◆ Task to complete
Please copy each line below that contains the string "Gestionar".
----------
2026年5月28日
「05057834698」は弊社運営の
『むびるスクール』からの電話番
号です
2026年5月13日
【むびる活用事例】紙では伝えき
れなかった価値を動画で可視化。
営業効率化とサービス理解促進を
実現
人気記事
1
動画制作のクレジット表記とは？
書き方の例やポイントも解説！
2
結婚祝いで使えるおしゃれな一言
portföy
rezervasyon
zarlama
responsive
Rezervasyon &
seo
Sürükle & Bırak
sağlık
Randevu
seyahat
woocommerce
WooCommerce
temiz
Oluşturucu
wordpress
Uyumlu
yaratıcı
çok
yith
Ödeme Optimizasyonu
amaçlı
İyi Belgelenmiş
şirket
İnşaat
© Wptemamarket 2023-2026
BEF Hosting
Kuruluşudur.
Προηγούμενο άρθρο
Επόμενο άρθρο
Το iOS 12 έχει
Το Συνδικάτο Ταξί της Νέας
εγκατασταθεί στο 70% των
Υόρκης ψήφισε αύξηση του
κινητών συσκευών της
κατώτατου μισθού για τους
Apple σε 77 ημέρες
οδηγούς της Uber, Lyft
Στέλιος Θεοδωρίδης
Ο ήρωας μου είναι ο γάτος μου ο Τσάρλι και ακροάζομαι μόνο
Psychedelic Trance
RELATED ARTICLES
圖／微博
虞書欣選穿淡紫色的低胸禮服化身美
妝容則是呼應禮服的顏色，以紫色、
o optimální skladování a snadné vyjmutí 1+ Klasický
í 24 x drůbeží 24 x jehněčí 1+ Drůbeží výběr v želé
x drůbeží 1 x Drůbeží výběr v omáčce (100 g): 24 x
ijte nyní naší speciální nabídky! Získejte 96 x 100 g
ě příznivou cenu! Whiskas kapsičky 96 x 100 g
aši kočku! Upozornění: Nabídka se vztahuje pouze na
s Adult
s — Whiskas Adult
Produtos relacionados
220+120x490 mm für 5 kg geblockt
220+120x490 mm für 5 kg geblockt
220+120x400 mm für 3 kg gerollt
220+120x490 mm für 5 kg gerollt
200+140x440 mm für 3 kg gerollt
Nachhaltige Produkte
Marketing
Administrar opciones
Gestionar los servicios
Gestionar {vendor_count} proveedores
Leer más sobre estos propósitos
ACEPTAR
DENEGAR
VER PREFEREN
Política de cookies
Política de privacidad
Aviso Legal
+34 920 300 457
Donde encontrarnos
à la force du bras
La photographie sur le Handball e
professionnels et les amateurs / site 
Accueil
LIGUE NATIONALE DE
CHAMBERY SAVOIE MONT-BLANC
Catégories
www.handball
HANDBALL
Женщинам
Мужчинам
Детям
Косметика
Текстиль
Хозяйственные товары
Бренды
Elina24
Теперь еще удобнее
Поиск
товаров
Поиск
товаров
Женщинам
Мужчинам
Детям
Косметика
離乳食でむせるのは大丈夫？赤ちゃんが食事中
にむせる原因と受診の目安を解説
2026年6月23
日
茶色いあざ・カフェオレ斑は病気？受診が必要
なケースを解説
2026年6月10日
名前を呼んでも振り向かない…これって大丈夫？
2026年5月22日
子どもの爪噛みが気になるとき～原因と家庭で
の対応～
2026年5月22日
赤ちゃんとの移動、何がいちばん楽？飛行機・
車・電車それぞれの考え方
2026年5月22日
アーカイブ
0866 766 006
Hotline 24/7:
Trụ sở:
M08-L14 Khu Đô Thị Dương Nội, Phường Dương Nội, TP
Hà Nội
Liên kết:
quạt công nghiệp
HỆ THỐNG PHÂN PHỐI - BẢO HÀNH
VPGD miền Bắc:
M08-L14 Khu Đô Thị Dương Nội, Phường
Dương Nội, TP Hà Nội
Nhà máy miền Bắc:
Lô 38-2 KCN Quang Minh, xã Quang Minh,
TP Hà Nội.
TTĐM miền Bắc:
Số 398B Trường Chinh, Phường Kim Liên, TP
----------
◆ Answer box
Gestionar los servicios
Gestionar {vendor_count} proveedores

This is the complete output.